Peter Herrmann, currently guest researcher at the Max Planck Institute for Social Law and Social Policy/Max-Planck-Institut für Sozialrecht und Sozialpolitik [section social law], Munich, Germany, will present later today his thoughts on
Value Theory –, asking if there is still any value in it?/Is it still worthwhile to talk about it?
to the conference

Abstract
The theory of value is probably the most contested feature of Marx’ political economy. The reasons for this are the following two
* It stands at the centre of making out the political of political economy
* It is cross cutting with respect to the micro- and macro-level and especially the ‘personal/individual’ and the ‘societal/institutional’ aspects of economic thinking.
Today the questionable character comes even more to the fore as we witness an apparently fundamental change of the mode of production.
Notwithstanding the critique then and now, there are good reasons to emphasise the usefulness of the theory of value. These will be taken up by exploring explicitly the tensions mentioned, and discussing them against the background of the contemporary shift within the capitalist mode of production.

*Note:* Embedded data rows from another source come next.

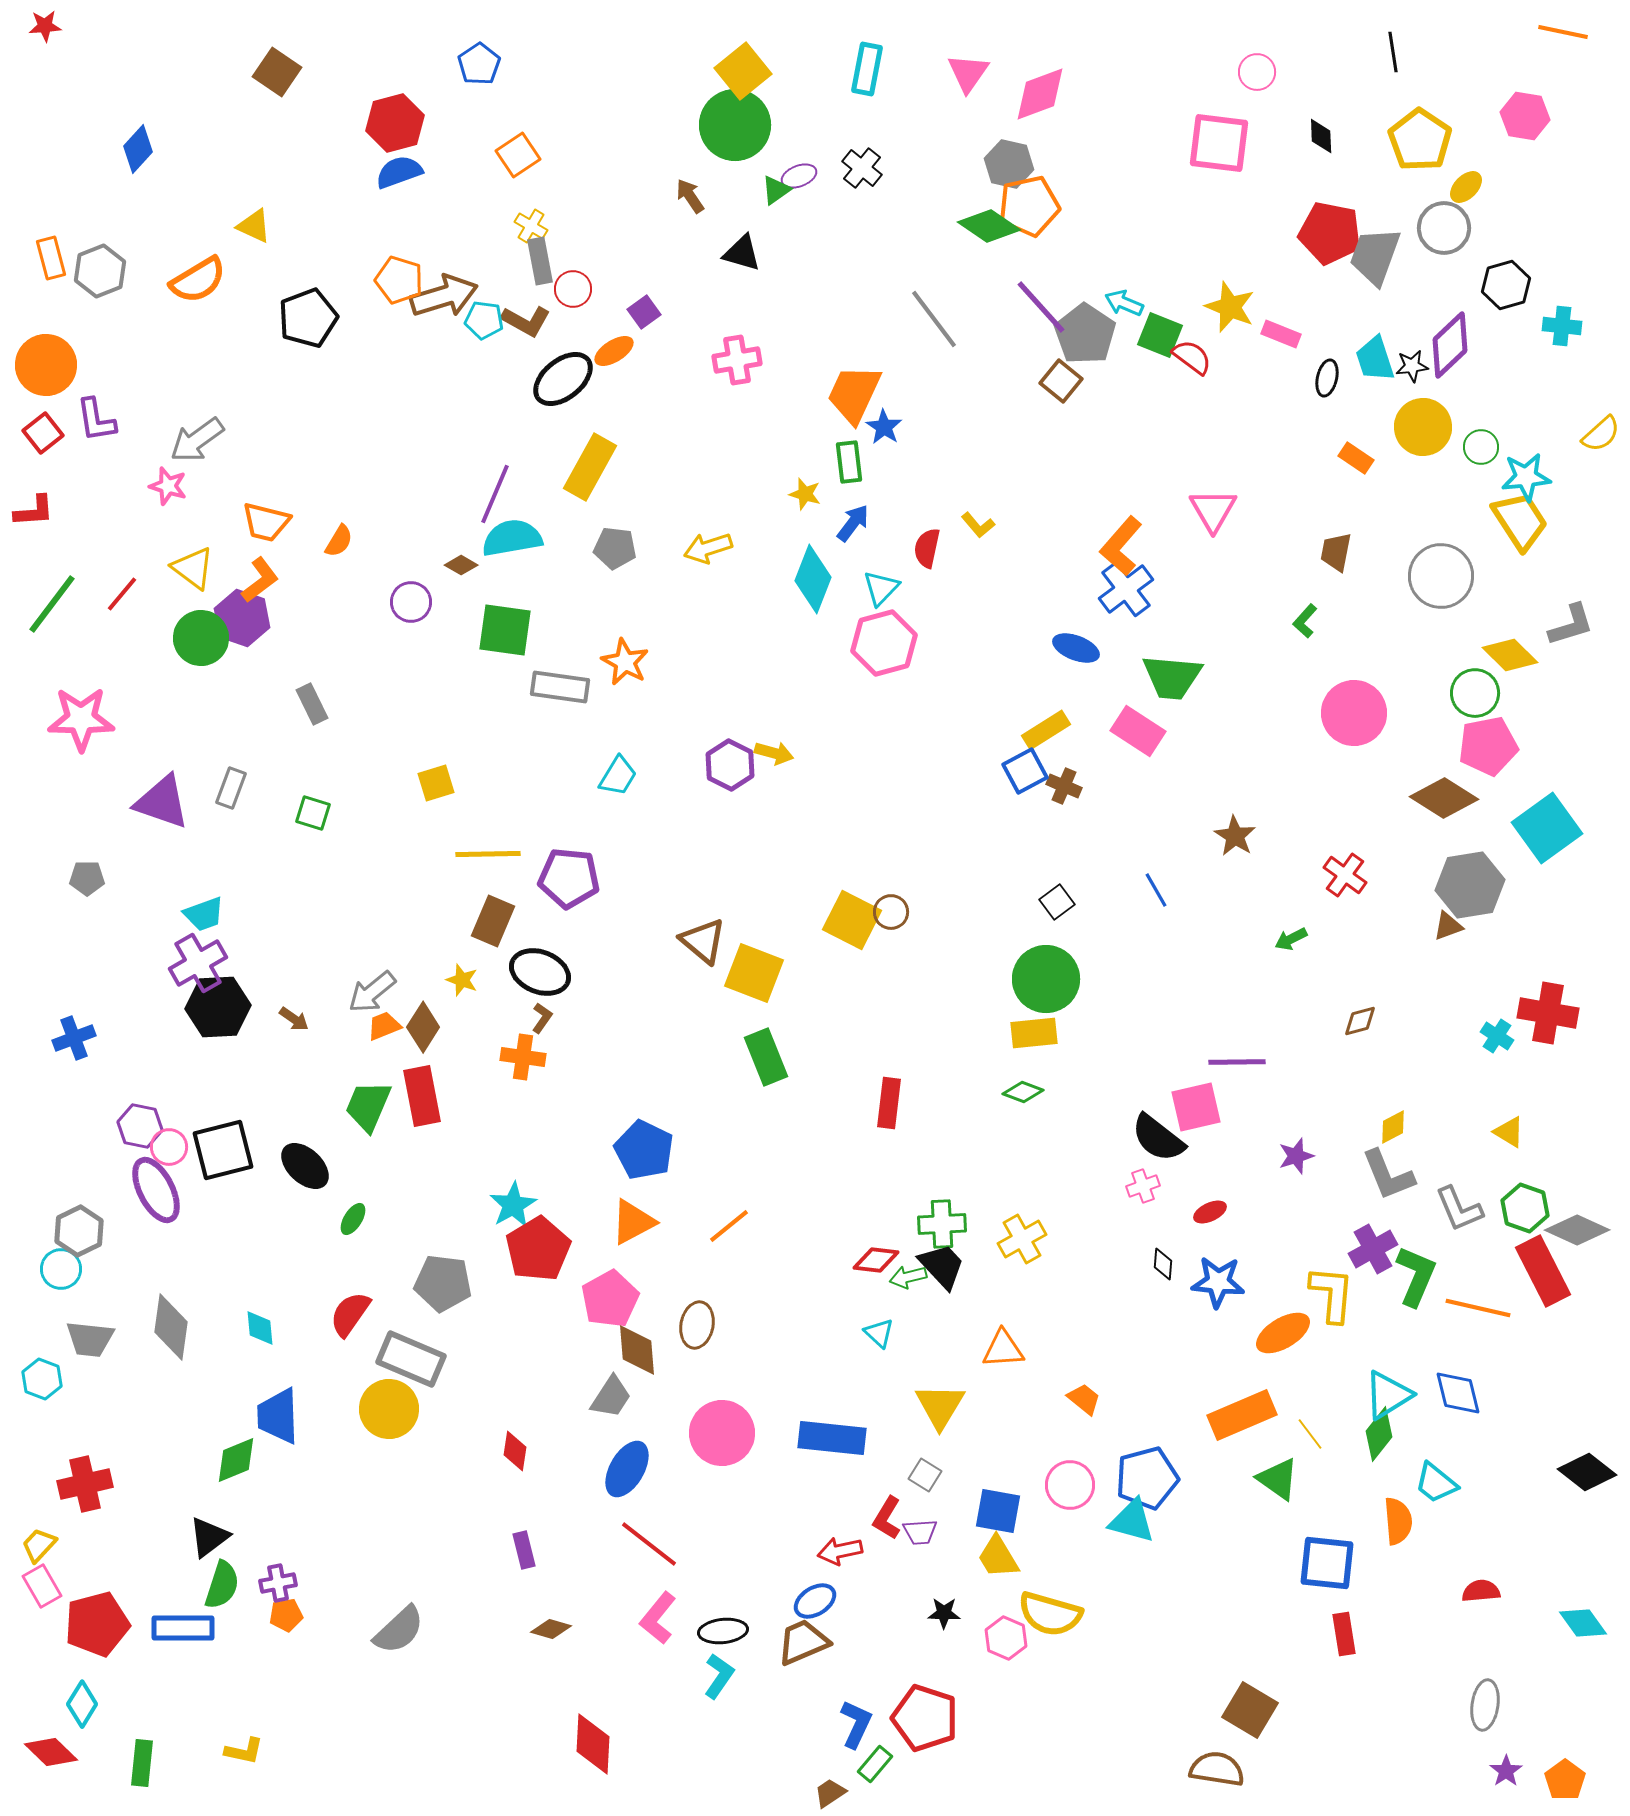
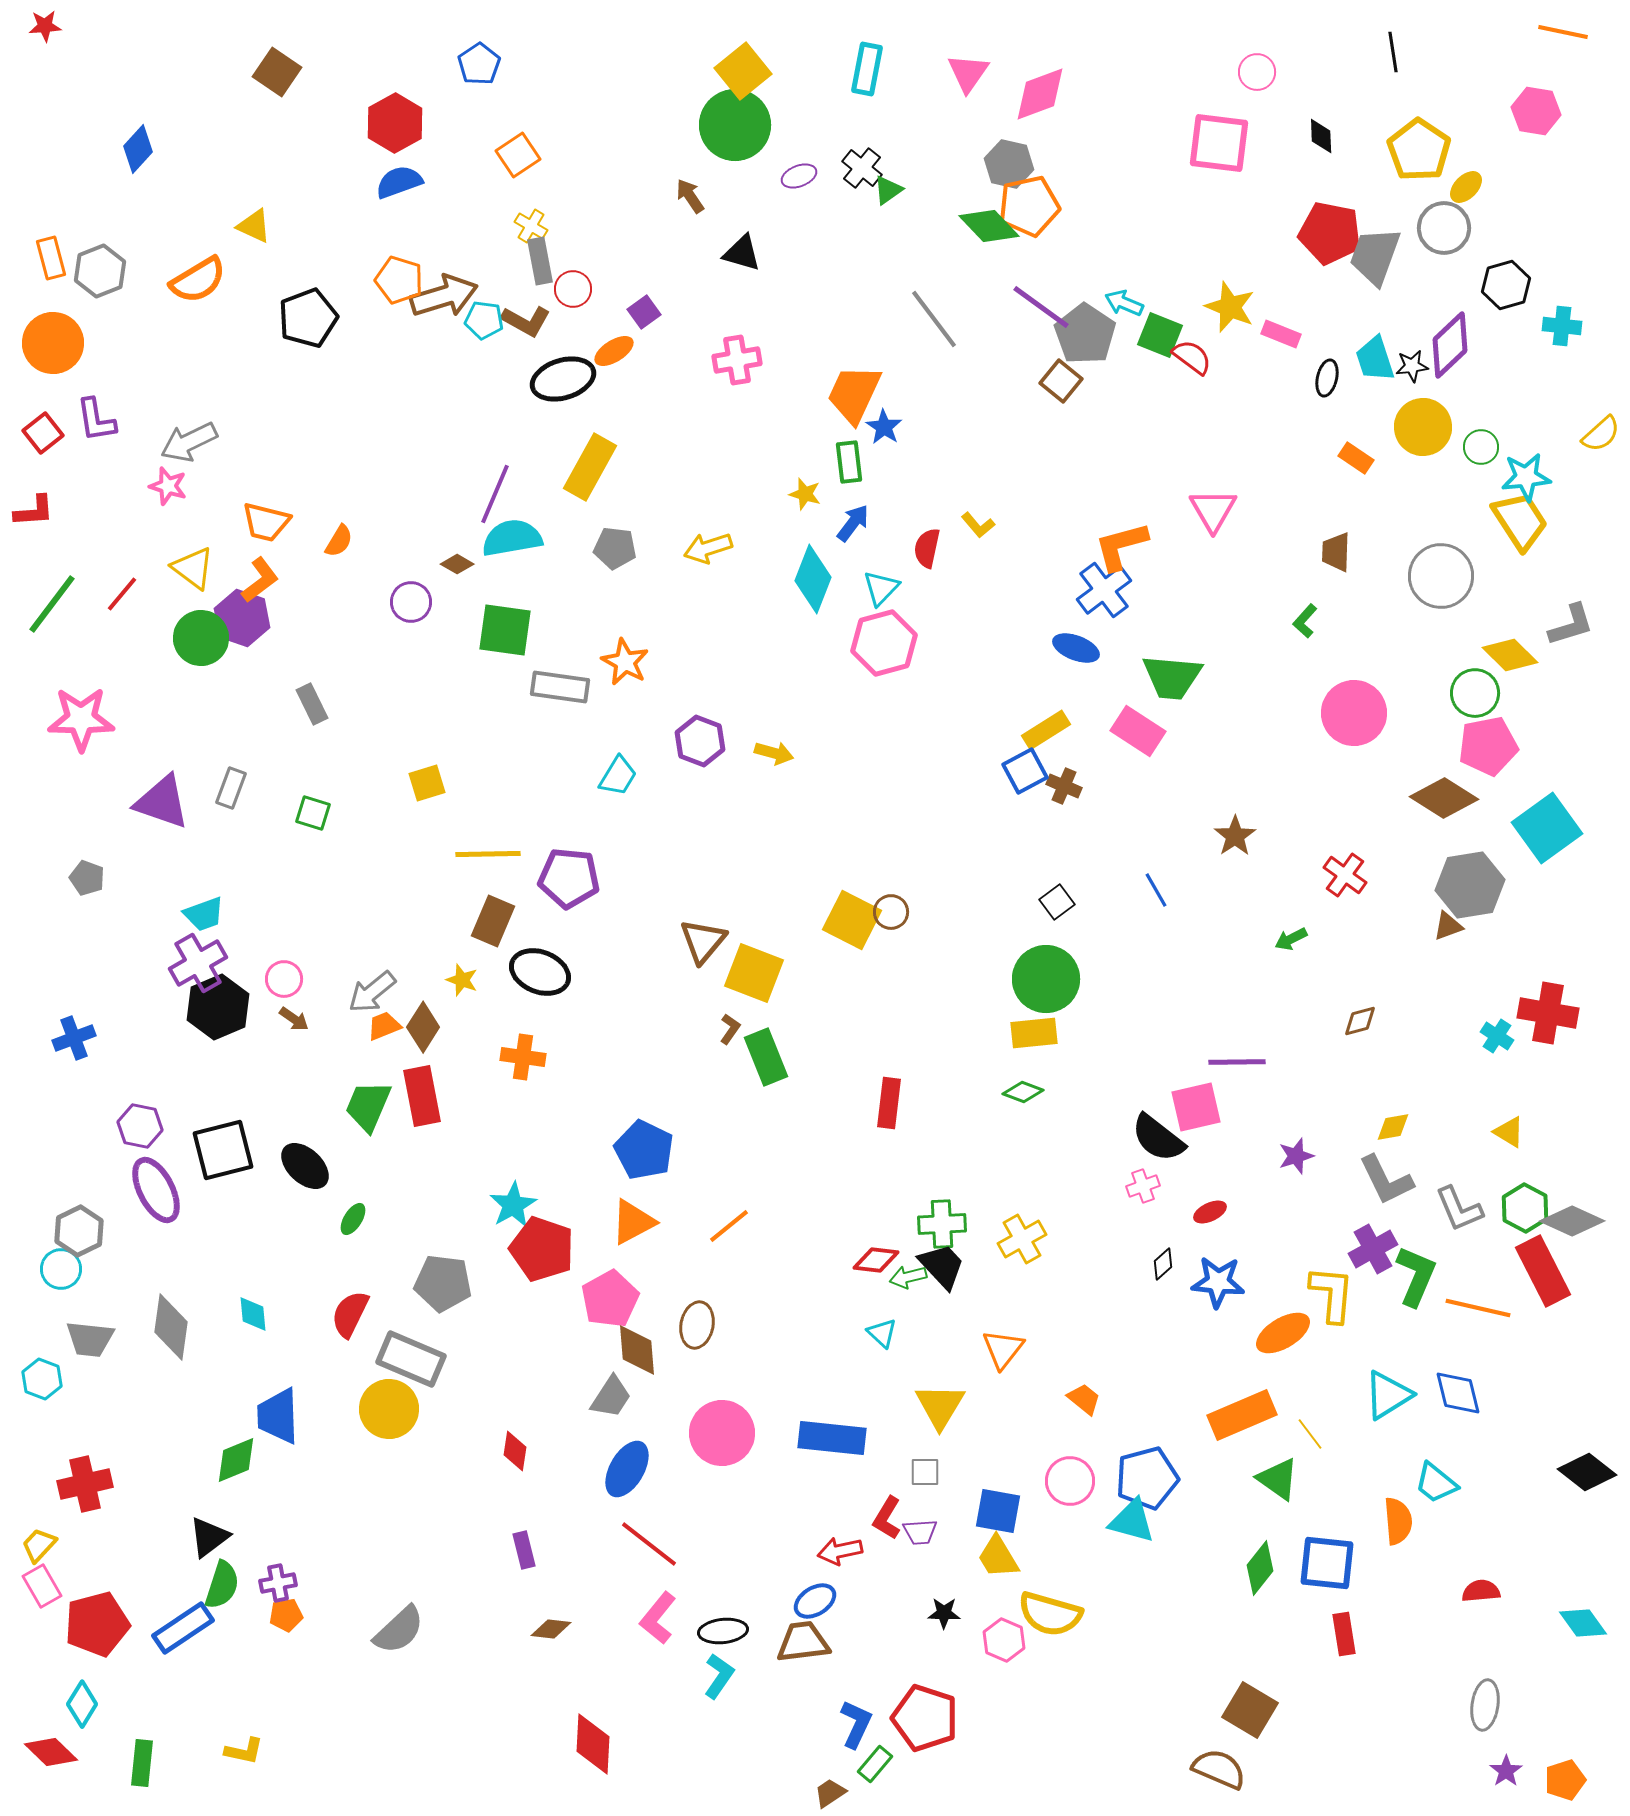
pink hexagon at (1525, 116): moved 11 px right, 5 px up
red hexagon at (395, 123): rotated 14 degrees counterclockwise
yellow pentagon at (1420, 140): moved 1 px left, 10 px down
blue semicircle at (399, 172): moved 10 px down
green triangle at (776, 190): moved 112 px right
green diamond at (989, 226): rotated 12 degrees clockwise
purple line at (1041, 307): rotated 12 degrees counterclockwise
orange circle at (46, 365): moved 7 px right, 22 px up
black ellipse at (563, 379): rotated 22 degrees clockwise
gray arrow at (197, 440): moved 8 px left, 2 px down; rotated 10 degrees clockwise
orange L-shape at (1121, 546): rotated 34 degrees clockwise
brown trapezoid at (1336, 552): rotated 9 degrees counterclockwise
brown diamond at (461, 565): moved 4 px left, 1 px up
blue cross at (1126, 589): moved 22 px left, 1 px down
purple hexagon at (730, 765): moved 30 px left, 24 px up; rotated 6 degrees counterclockwise
yellow square at (436, 783): moved 9 px left
brown star at (1235, 836): rotated 6 degrees clockwise
gray pentagon at (87, 878): rotated 20 degrees clockwise
brown triangle at (703, 941): rotated 30 degrees clockwise
black hexagon at (218, 1007): rotated 20 degrees counterclockwise
brown L-shape at (542, 1018): moved 188 px right, 11 px down
yellow diamond at (1393, 1127): rotated 18 degrees clockwise
pink circle at (169, 1147): moved 115 px right, 168 px up
gray L-shape at (1388, 1175): moved 2 px left, 5 px down; rotated 4 degrees counterclockwise
green hexagon at (1525, 1208): rotated 9 degrees clockwise
gray diamond at (1577, 1230): moved 5 px left, 9 px up
red pentagon at (538, 1249): moved 4 px right; rotated 22 degrees counterclockwise
black diamond at (1163, 1264): rotated 44 degrees clockwise
red semicircle at (350, 1314): rotated 9 degrees counterclockwise
cyan diamond at (260, 1328): moved 7 px left, 14 px up
cyan triangle at (879, 1333): moved 3 px right
orange triangle at (1003, 1349): rotated 48 degrees counterclockwise
green diamond at (1379, 1434): moved 119 px left, 134 px down
gray square at (925, 1475): moved 3 px up; rotated 32 degrees counterclockwise
pink circle at (1070, 1485): moved 4 px up
blue rectangle at (183, 1628): rotated 34 degrees counterclockwise
brown diamond at (551, 1629): rotated 9 degrees counterclockwise
pink hexagon at (1006, 1638): moved 2 px left, 2 px down
brown trapezoid at (803, 1642): rotated 16 degrees clockwise
brown semicircle at (1217, 1769): moved 2 px right; rotated 14 degrees clockwise
orange pentagon at (1565, 1780): rotated 18 degrees clockwise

Marxism, in this light, is especially instrumental for the analysis of globalisation as it allows a clearer understanding not least of the emergence of poverty chains and the role of the capitalist state as institution that maintains centre-periphery patterns of inequality within the productive sphere. Furthermore, we can find from here at least clues for answers Marxism has when it comes to fighting for societal change.